> **Problem details**
Go through the entries below. Copy out every line that contains "been".

> **Provided records**
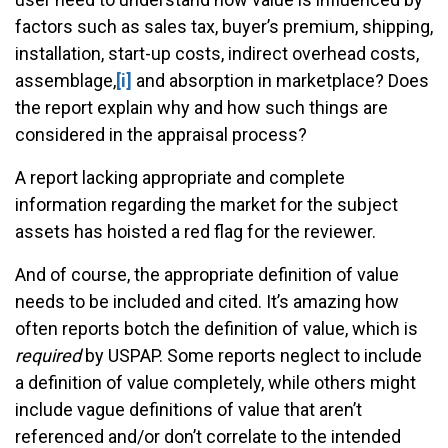
factors such as sales tax, buyer’s premium, shipping,
installation, start-up costs, indirect overhead costs,
assemblage,
[i]
and absorption in marketplace? Does
the report explain why and how such things are
considered in the appraisal process?
A report lacking appropriate and complete
information regarding the market for the subject
assets has hoisted a red flag for the reviewer.
And of course, the appropriate definition of value
needs to be included and cited. It’s amazing how
often reports botch the definition of value, which is
required
by USPAP. Some reports neglect to include
a definition of value completely, while others might
include vague definitions of value that aren’t
referenced and/or don’t correlate to the intended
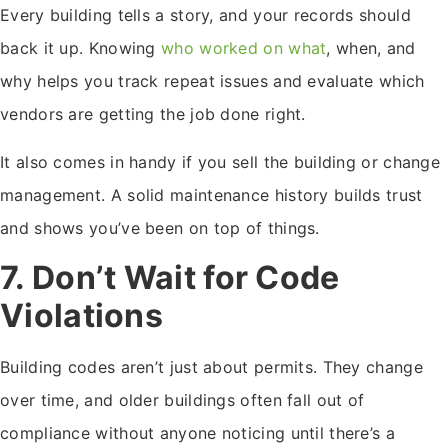
Every building tells a story, and your records should
back it up. Knowing
who worked on what
, when, and
why helps you track repeat issues and evaluate which
vendors are getting the job done right.
It also comes in handy if you sell the building or change
management. A solid maintenance history builds trust
and shows you’ve been on top of things.
7. Don’t Wait for Code
Violations
Building codes aren’t just about permits. They change
over time, and older buildings often fall out of
compliance without anyone noticing until there’s a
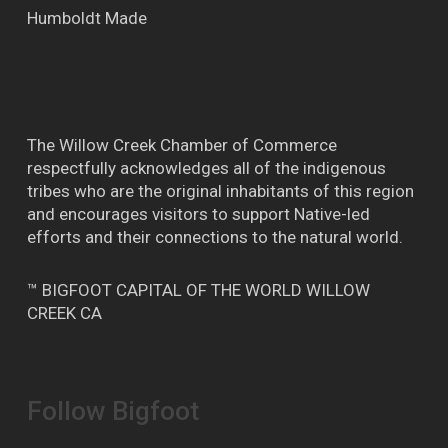
Humboldt Made
The Willow Creek Chamber of Commerce
respectfully acknowledges all of the indigenous
tribes who are the original inhabitants of this region
and encourages visitors to support Native-led
efforts and their connections to the natural world.
™ BIGFOOT CAPITAL OF THE WORLD WILLOW
CREEK CA
Follow Bigfoot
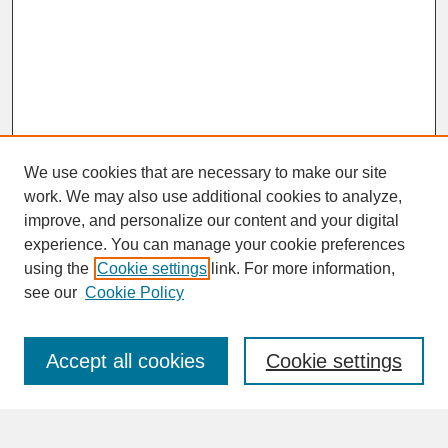
We use cookies that are necessary to make our site
work. We may also use additional cookies to analyze,
improve, and personalize our content and your digital
experience. You can manage your cookie preferences
SEARCH
using the
Cookie settings
link. For more information,
see our
Cookie Policy
Enter search terms:
Accept all cookies
Cookie settings
Advanced Search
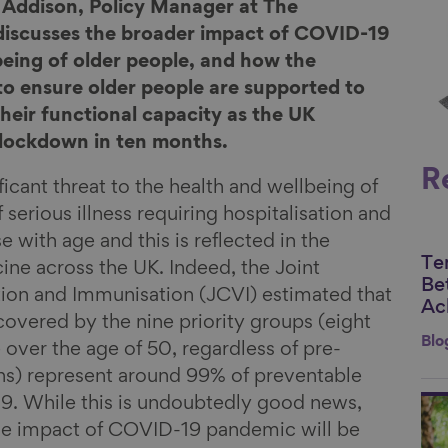
m Addison, Policy Manager at The
 discusses the broader impact of COVID-19
being of older people, and how the
o ensure older people are supported to
heir functional capacity as the UK
l lockdown in ten months.
R
icant threat to the health and wellbeing of
 serious illness requiring hospitalisation and
se with age and this is reflected in the
Te
Li
ccine across the UK. Indeed, the Joint
Be
on and Immunisation (JCVI) estimated that
Ac
overed by the nine priority groups (eight
Blo
 over the age of 50, regardless of pre-
ons) represent around 99% of preventable
9. While this is undoubtedly good news,
Li
the impact of COVID-19 pandemic will be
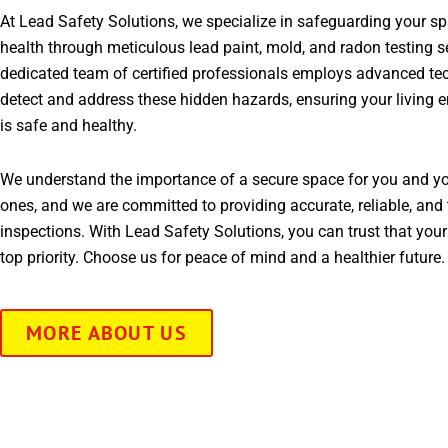
At Lead Safety Solutions, we specialize in safeguarding your s
health through meticulous lead paint, mold, and radon testing s
dedicated team of certified professionals employs advanced te
detect and address these hidden hazards, ensuring your living 
is safe and healthy.
We understand the importance of a secure space for you and yo
ones, and we are committed to providing accurate, reliable, and 
inspections. With Lead Safety Solutions, you can trust that your
top priority. Choose us for peace of mind and a healthier future.
MORE ABOUT US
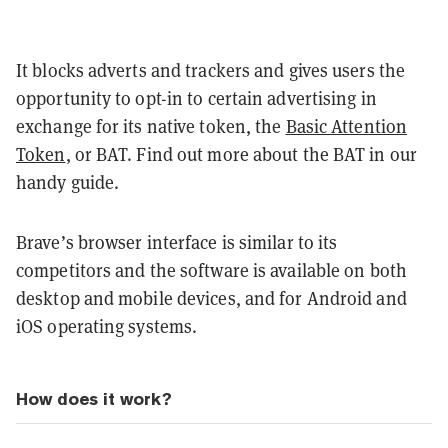
It blocks adverts and trackers and gives users the
opportunity to opt-in to certain advertising in
exchange for its native token, the
Basic Attention
Token
, or BAT. Find out more about the BAT in our
handy guide.
Brave’s browser interface is similar to its
competitors and the software is available on both
desktop and mobile devices, and for Android and
iOS operating systems.
How does it work?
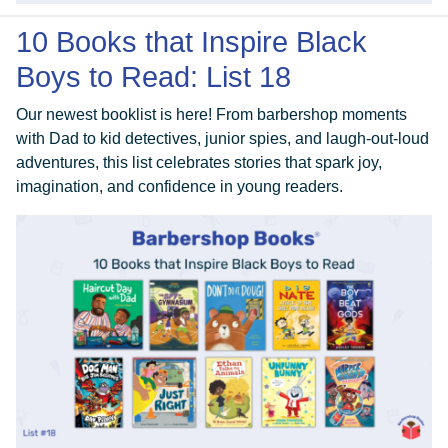
10 Books that Inspire Black
Boys to Read: List 18
Our newest booklist is here! From barbershop moments
with Dad to kid detectives, junior spies, and laugh-out-loud
adventures, this list celebrates stories that spark joy,
imagination, and confidence in young readers.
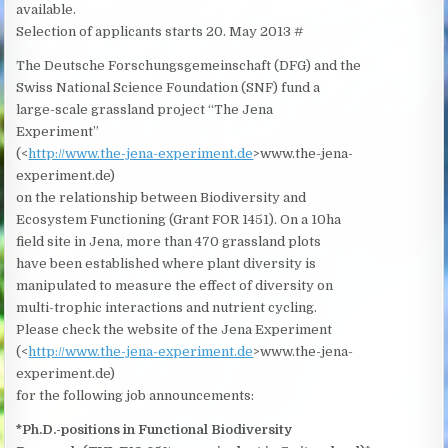
available.
Selection of applicants starts 20. May 2013 #
The Deutsche Forschungsgemeinschaft (DFG) and the
Swiss National Science Foundation (SNF) fund a
large-scale grassland project “The Jena
Experiment”
(<
http://www.the-jena-experiment.de
>www.the-jena-
experiment.de)
on the relationship between Biodiversity and
Ecosystem Functioning (Grant FOR 1451). On a 10ha
field site in Jena, more than 470 grassland plots
have been established where plant diversity is
manipulated to measure the effect of diversity on
multi-trophic interactions and nutrient cycling.
Please check the website of the Jena Experiment
(<
http://www.the-jena-experiment.de
>www.the-jena-
experiment.de)
for the following job announcements:
*Ph.D.-positions in Functional Biodiversity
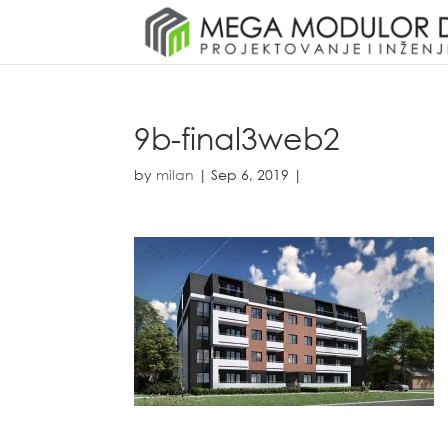
9b-final3web2
by
milan
|
Sep 6, 2019
|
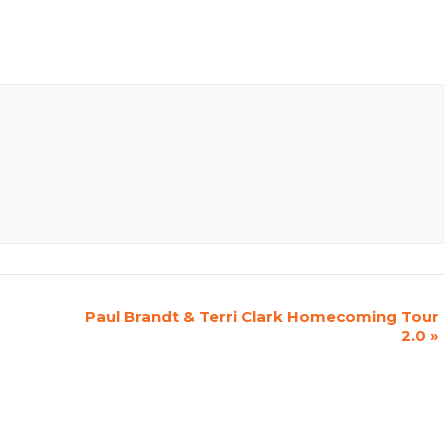
Paul Brandt & Terri Clark Homecoming Tour
2.0
»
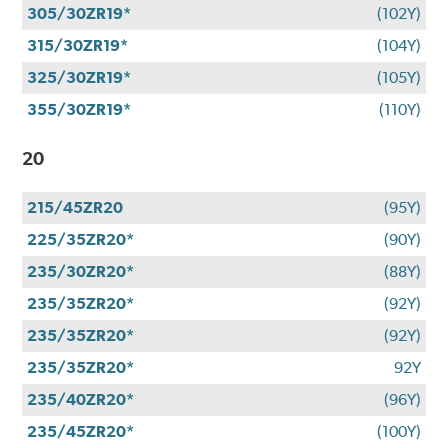
305/30ZR19*
(102Y)
315/30ZR19*
(104Y)
325/30ZR19*
(105Y)
355/30ZR19*
(110Y)
20
215/45ZR20
(95Y)
225/35ZR20*
(90Y)
235/30ZR20*
(88Y)
235/35ZR20*
(92Y)
235/35ZR20*
(92Y)
235/35ZR20*
92Y
235/40ZR20*
(96Y)
235/45ZR20*
(100Y)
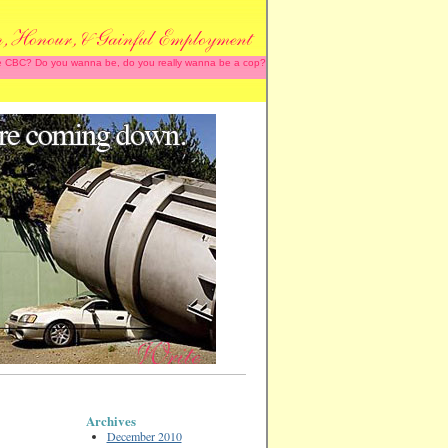
 the CBC? Do you wanna be, do you really wanna be a cop?
Archives
December 2010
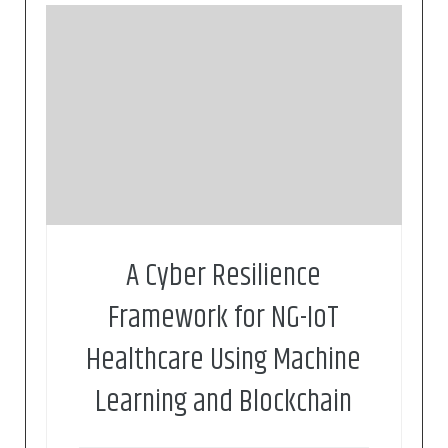
V. Kelli, P. Sarigiannidis, V. Argyriou, T. Lagkas and
V. Vitsas, “A Cyber Resilience Framework for NG-
IoT Healthcare Using Machine Learning and
Blockchain”, ICC 2020 – 2020 IEEE International
Conference on Communications (ICC), Virtual,
Montreal, 2021, pp. 1-6.
A Cyber Resilience
Framework for NG-IoT
Healthcare Using Machine
Learning and Blockchain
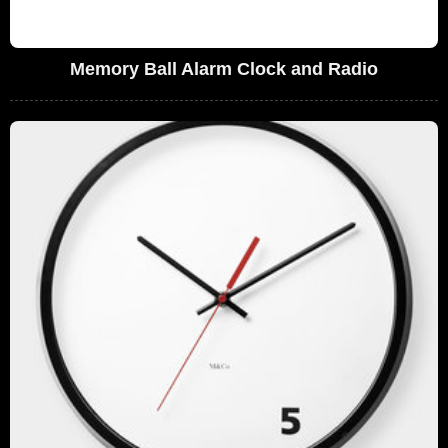
Memory Ball Alarm Clock and Radio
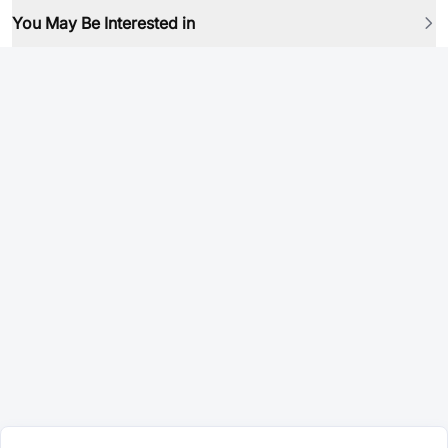
You May Be Interested in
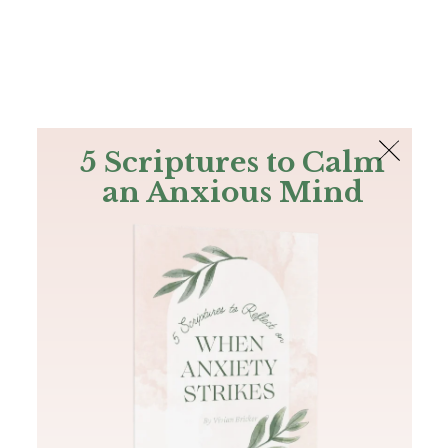
The Bible
PLUS
Join PLUS
Log In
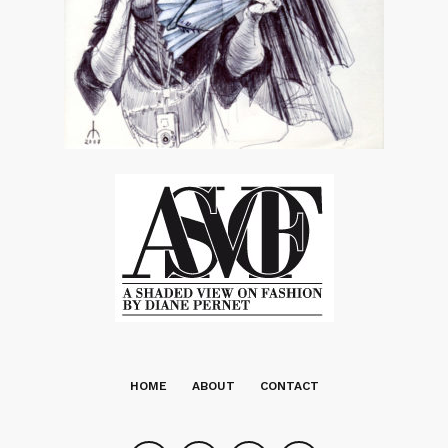
HOME
ABOUT
CONTACT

> **Answer section**
and shows you’ve been on top of things.
have been established where plant diversity is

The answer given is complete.